Both cars were affordable, and for their time, ultra-safe. Both used several common parts. The engine was the famed “A” series Austin engine used in both cars. Both had rack and pinion steering, drum brakes and easy maintenance.

Electrics were common, with both lighting and ignition being interchangeable. When a part broke, it cost just a few pounds to replace on the front drive on a Sunday. Simplicity was paramount and it was possible to achieve this with excellent reliability as well.

Yet while the old Morris has considerable charm, not to mention novelty, it has come as a bit of a shock to experience again the daily foibles, discomforts, noise and jarring ride of a modest car of yesteryear.  The fact is, so rapid has been the progress of the motor car in the last 60 years, that this once standard-setting design is as dated as a stagecoach!  Its virtue, however, is that it has not a hint of modern electronics in or on it, no unobtainable parts, no need to “regenerate the particulate filter”, no driving aids, no engine, gearbox or suspension monitors that make repairs unaffordable; in fact nothing that will detract from the purity of simple driving.

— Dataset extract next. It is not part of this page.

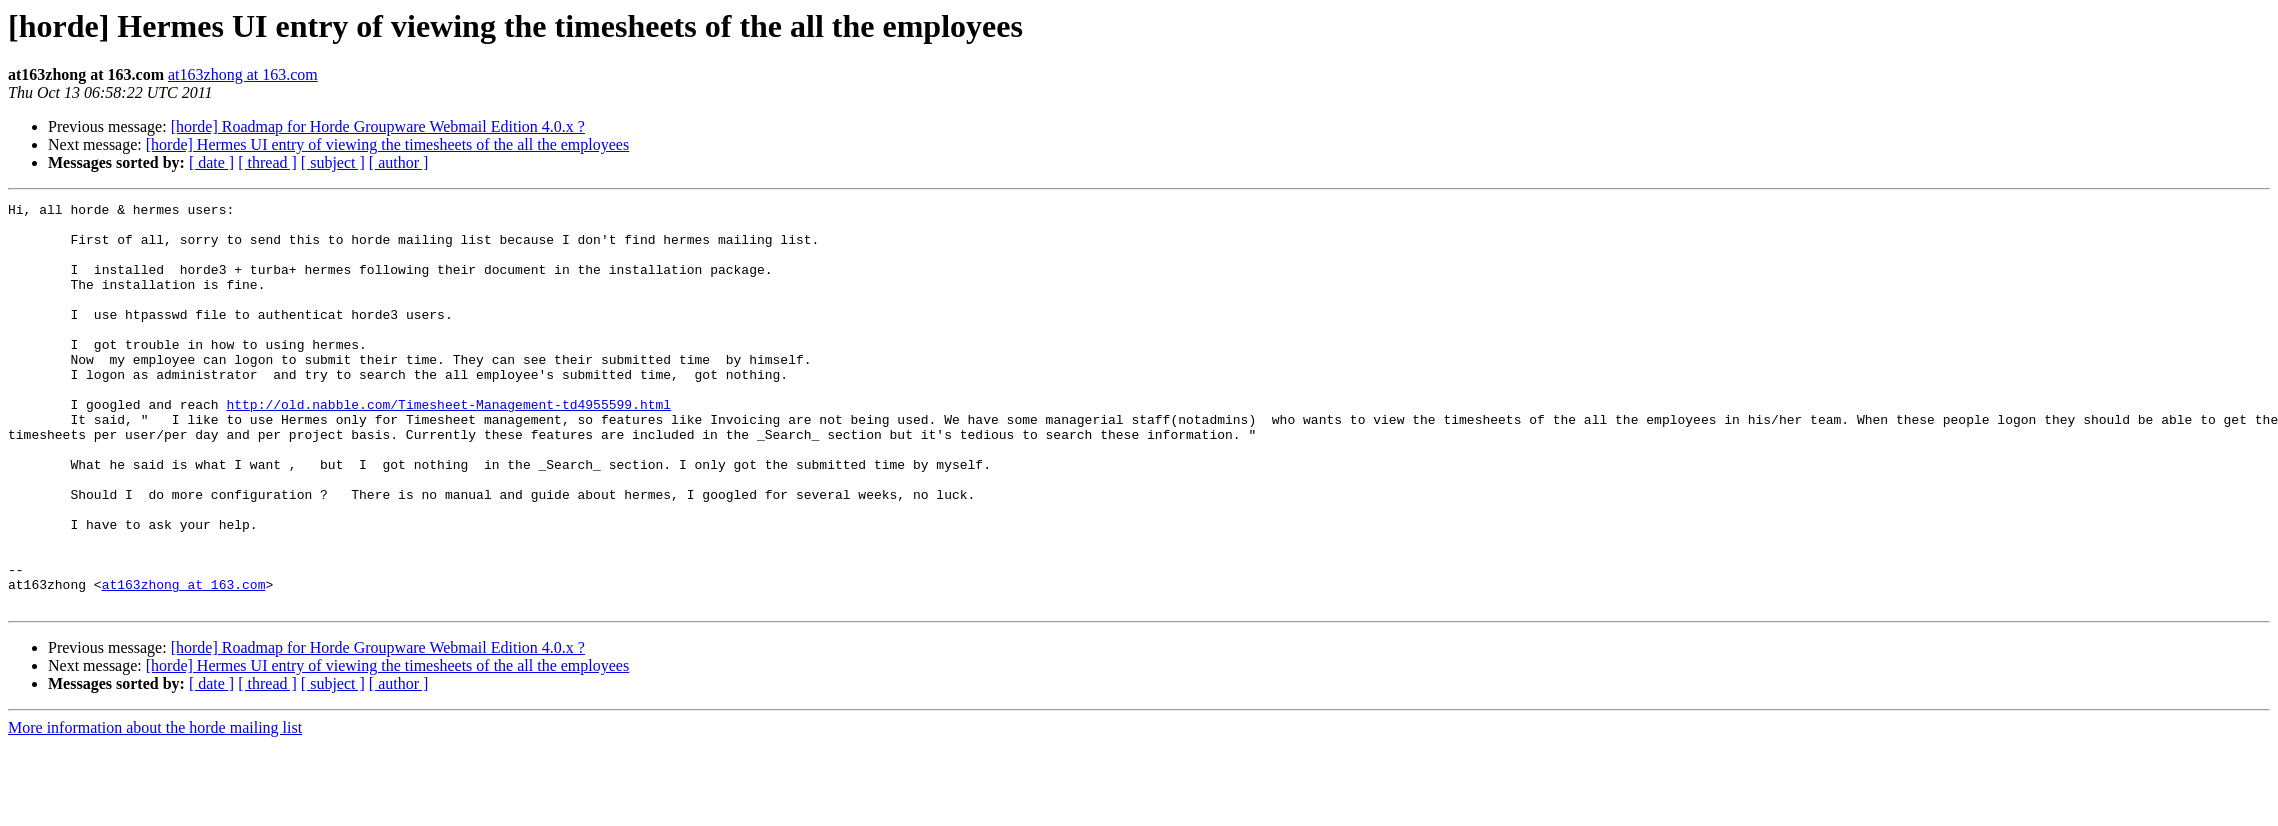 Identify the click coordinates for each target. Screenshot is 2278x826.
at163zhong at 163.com (243, 74)
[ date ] (211, 162)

While I much admire the remarkable performance of even a cheap modern family car, I cannot help feeling that car makers of today may have lost their way. In an effort to keep up with “sustainability” or the “Green Lobby” or new safety standards, cars have become overburdened with computers, sensors, driver aids that stop the driver “driving”, engine cut out devices and much more complexity than a Saturn Rocket.

On the way home on its first run, the little Morris broke down twice. Using just a penknife, I was running again within ten minutes. What price progress?